**REQUIRED ACTION:**
Lines in the records below that contain the word "hotelmario" must each be copied.
========
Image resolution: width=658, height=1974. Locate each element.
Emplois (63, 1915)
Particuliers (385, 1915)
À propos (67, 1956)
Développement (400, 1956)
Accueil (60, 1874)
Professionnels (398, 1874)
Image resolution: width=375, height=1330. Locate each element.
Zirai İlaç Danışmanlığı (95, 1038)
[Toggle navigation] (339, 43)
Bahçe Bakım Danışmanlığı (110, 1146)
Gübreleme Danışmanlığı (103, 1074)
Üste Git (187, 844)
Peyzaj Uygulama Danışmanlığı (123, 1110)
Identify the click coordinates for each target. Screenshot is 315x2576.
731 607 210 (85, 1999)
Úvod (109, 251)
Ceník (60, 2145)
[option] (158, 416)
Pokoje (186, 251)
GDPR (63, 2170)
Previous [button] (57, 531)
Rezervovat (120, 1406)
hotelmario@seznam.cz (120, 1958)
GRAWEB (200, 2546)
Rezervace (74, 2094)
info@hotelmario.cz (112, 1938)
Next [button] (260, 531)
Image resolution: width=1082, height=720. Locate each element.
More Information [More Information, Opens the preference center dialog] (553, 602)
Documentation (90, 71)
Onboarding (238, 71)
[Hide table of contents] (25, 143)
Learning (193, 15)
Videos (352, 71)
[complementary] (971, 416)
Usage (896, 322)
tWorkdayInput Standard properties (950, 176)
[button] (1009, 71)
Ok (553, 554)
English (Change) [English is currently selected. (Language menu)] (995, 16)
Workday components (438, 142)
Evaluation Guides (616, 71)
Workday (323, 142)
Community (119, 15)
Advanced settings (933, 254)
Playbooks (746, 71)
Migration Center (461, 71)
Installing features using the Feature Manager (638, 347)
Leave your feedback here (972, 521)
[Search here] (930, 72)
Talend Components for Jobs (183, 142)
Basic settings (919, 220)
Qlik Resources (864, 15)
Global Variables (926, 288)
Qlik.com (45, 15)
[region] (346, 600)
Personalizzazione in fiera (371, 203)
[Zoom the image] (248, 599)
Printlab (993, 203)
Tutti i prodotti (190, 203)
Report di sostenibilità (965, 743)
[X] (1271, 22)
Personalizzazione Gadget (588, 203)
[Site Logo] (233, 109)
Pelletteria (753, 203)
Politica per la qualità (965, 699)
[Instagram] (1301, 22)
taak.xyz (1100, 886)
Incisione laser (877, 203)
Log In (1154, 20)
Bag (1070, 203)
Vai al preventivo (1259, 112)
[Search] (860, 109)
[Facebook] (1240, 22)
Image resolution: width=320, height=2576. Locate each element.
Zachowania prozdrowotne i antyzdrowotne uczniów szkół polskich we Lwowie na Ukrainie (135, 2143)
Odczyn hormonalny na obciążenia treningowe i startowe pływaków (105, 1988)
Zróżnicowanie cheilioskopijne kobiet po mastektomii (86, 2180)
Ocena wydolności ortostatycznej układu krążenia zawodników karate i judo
========
**RESPONSE TO THE TASK:**
hotelmario@seznam.cz (120, 1958)
info@hotelmario.cz (112, 1938)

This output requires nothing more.